**WHAT YOU WILL DO**
For the string "Portillons", find every matching line in the records and copy it.

**EXTRACTED DATA**
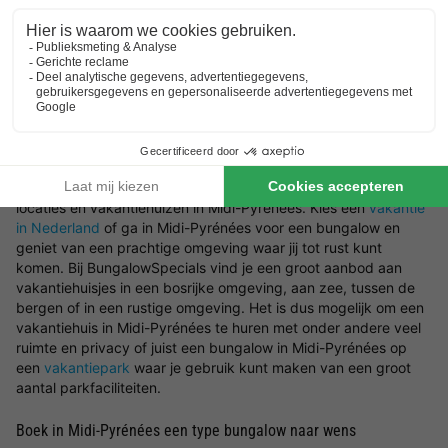
in Midi-Pyrénées te vinden die aansluit op jouw wensen. Ben je
er nog niet zeker van waar je precies naar op zoek bent? Wij
helpen je graag in Midi-Pyrénées een bungalow te boeken. Wil
jij er op het laatste moment even tussenuit? Kies dan voor een
last minute vakantiehuisje
.
Zoek jouw ideale locatie in Midi-Pyrénées voor het vakantiehuis
Wat voor type bungalow in Midi-Pyrénées wil jij boeken en in
welke omgeving wil jij zitten? Laat je inspireren door de mooiste
locaties en vakantiehuizen in Midi-Pyrénées. Kies een
vakantie
in Nederland
of ga in Midi-Pyrénées voor een bungalow en
geniet van een prachtige omgeving waar jij tot rust kunt
komen. Bij BungalowSpecials vind je een groot aanbod aan
vakantiehuisjes in een bosrijke omgeving, aan zee, tussen de
bergen of in een rustige omgeving. Het is dus mogelijk om een
vakantiehuis in Midi-Pyrénées te huren met onder andere veel
ruimte en privacy of juist een bungalow in Midi-Pyrénées op
een
vakantiepark
waar je gebruik kunt maken van een groot
aantal parkfaciliteiten.
Boek in Midi-Pyrénées een type bungalow naar wens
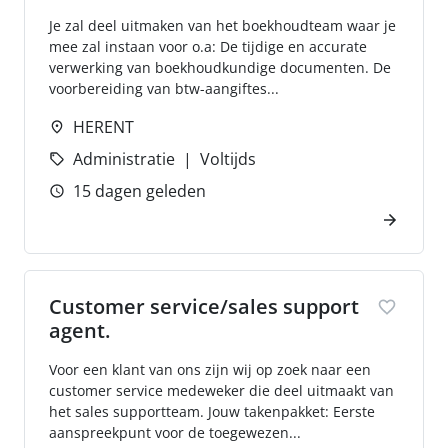
Je zal deel uitmaken van het boekhoudteam waar je
mee zal instaan voor o.a: De tijdige en accurate
verwerking van boekhoudkundige documenten. De
voorbereiding van btw-aangiftes...
HERENT
Administratie
Voltijds
15 dagen geleden
Customer service/sales support
agent.
Voor een klant van ons zijn wij op zoek naar een
customer service medeweker die deel uitmaakt van
het sales supportteam. Jouw takenpakket: Eerste
aanspreekpunt voor de toegewezen...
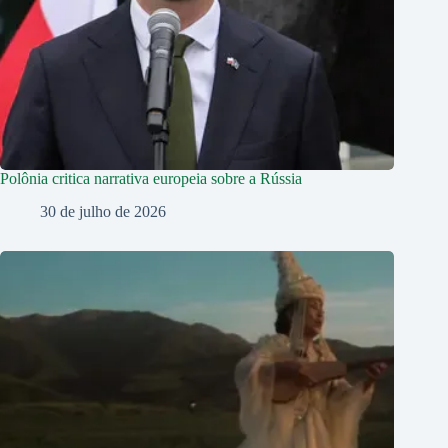
Polônia critica narrativa europeia sobre a Rússia
30 de julho de 2026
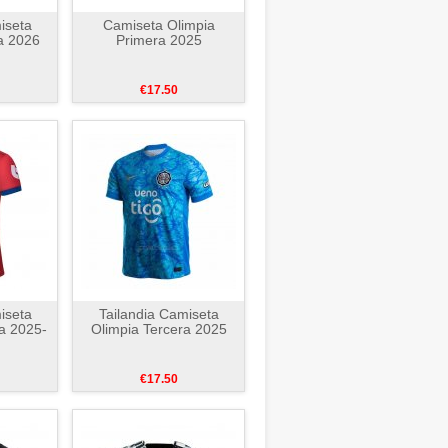
iseta
Camiseta Olimpia
a 2026
Primera 2025
€17.50
iseta
Tailandia Camiseta
a 2025-
Olimpia Tercera 2025
€17.50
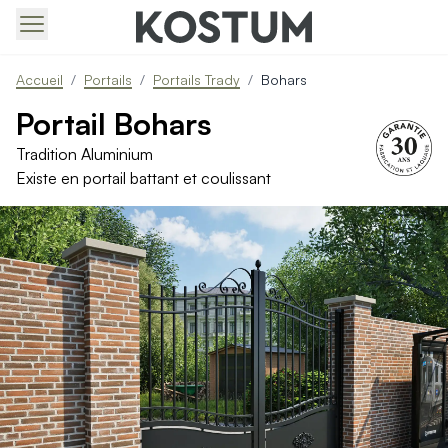
Produits > Portails > Tous nos portails battants et coulissa
Accueil
/
Portails
/
Portails Trady
/
Bohars
Produits > Portails > Portails contemporains
Produits > Portails > Portails traditionnels
Portail Bohars
Produits > Portails > Portails architectes
Tradition Aluminium
Produits > Portails > Portails avec décors
Existe en portail battant et coulissant
Produits > Portails > Portails économiques
Produits > Portails > Motorisation Portail
Produits > Portails > Les ouvertures spéciales
Produits > Portillons > Tous nos portillons
Produits > Portillons > Portillons contemporains
Produits > Portillons > Portillons traditionnels
Produits > Portillons > Portillons architectes
Produits > Portillons > Portillons décoratifs
Produits > Portillons > Motorisation Portillon
Produits > Portillons > Ouvertures Spéciales
Produits > Clôtures > Toutes nos clôtures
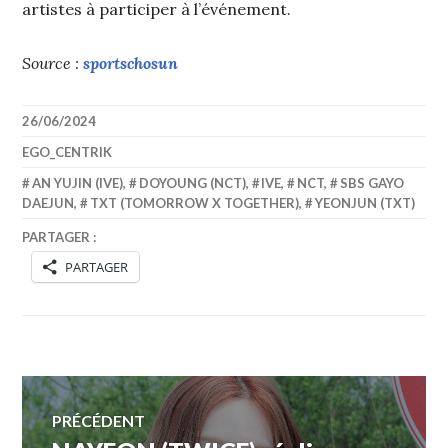
artistes à participer à l’événement.
Source :
sportschosun
26/06/2024
EGO_CENTRIK
AN YUJIN (IVE)
,
DOYOUNG (NCT)
,
IVE
,
NCT
,
SBS GAYO
DAEJUN
,
TXT (TOMORROW X TOGETHER)
,
YEONJUN (TXT)
PARTAGER :
PARTAGER
Navigation
PRÉCÉDENT
Article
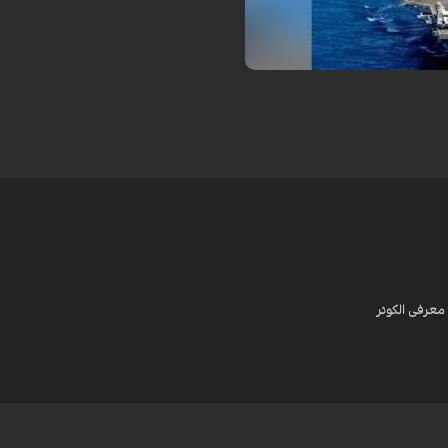
دیل شود.
معرفی الکوثر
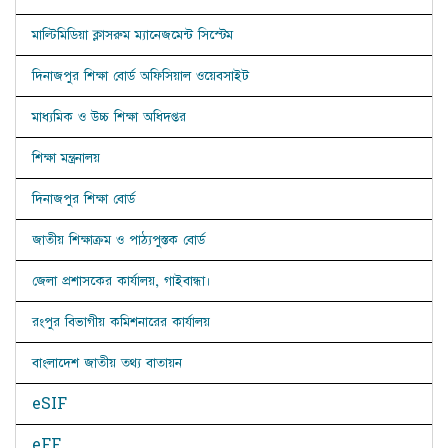
মাল্টিমিডিয়া ক্লাসরুম ম্যানেজমেন্ট সিস্টেম
দিনাজপুর শিক্ষা বোর্ড অফিসিয়াল ওয়েবসাইট
মাধ্যমিক ও উচ্চ শিক্ষা অধিদপ্তর
শিক্ষা মন্ত্রনালয়
দিনাজপুর শিক্ষা বোর্ড
জাতীয় শিক্ষাক্রম ও পাঠ্যপুস্তক বোর্ড
জেলা প্রশাসকের কার্যালয়, গাইবান্ধা।
রংপুর বিভাগীয় কমিশনারের কার্যালয়
বাংলাদেশ জাতীয় তথ্য বাতায়ন
eSIF
eFF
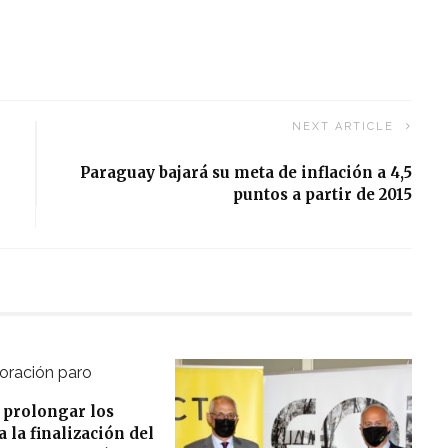
NEXT ARTICLE
Paraguay bajará su meta de inflación a 4,5
puntos a partir de 2015
 prolongar los
 la finalización del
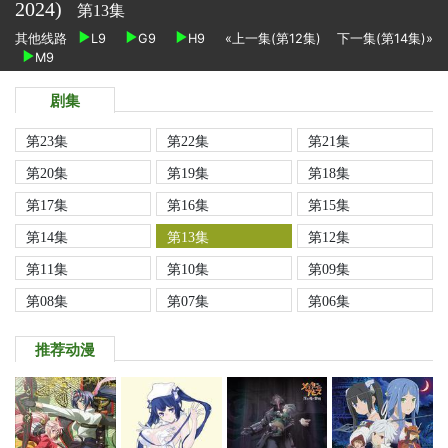
2024)
第13集
其他线路
L9
G9
H9
«上一集(第12集)
下一集(第14集)»
M9
剧集
第23集
第22集
第21集
第20集
第19集
第18集
第17集
第16集
第15集
第14集
第13集
第12集
第11集
第10集
第09集
第08集
第07集
第06集
推荐动漫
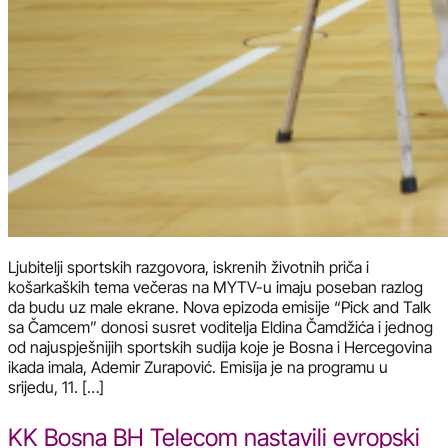
Ljubitelji sportskih razgovora, iskrenih životnih priča i
košarkaških tema večeras na MYTV-u imaju poseban razlog
da budu uz male ekrane. Nova epizoda emisije “Pick and Talk
sa Čamcem” donosi susret voditelja Eldina Čamdžića i jednog
od najuspješnijih sportskih sudija koje je Bosna i Hercegovina
ikada imala, Ademir Zurapović. Emisija je na programu u
srijedu, 11. […]
KK Bosna BH Telecom nastavili evropski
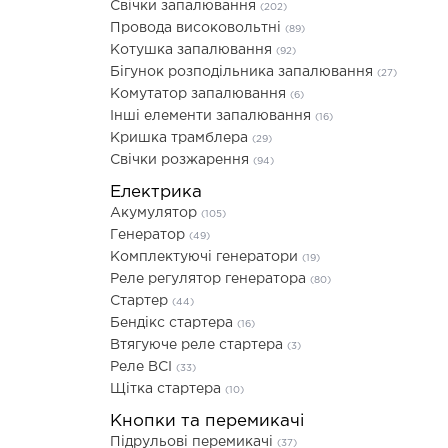
Свічки запалювання
(202)
Провода високовольтні
(89)
Котушка запалювання
(92)
Бігунок розподільника запалювання
(27)
Комутатор запалювання
(6)
Інші елементи запалювання
(16)
Кришка трамблера
(29)
Свічки розжарення
(94)
Електрика
Акумулятор
(105)
Генератор
(49)
Комплектуючі генератори
(19)
Реле регулятор генератора
(80)
Стартер
(44)
Бендікс стартера
(16)
Втягуюче реле стартера
(3)
Реле ВСІ
(33)
Щітка стартера
(10)
Кнопки та перемикачі
Підрульові перемикачі
(37)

**EXERCISE ANSWER**
Produits > Portillons > Tous nos portillons
Produits > Portillons > Portillons contemporains
Produits > Portillons > Portillons traditionnels
Produits > Portillons > Portillons architectes
Produits > Portillons > Portillons décoratifs
Produits > Portillons > Motorisation Portillon
Produits > Portillons > Ouvertures Spéciales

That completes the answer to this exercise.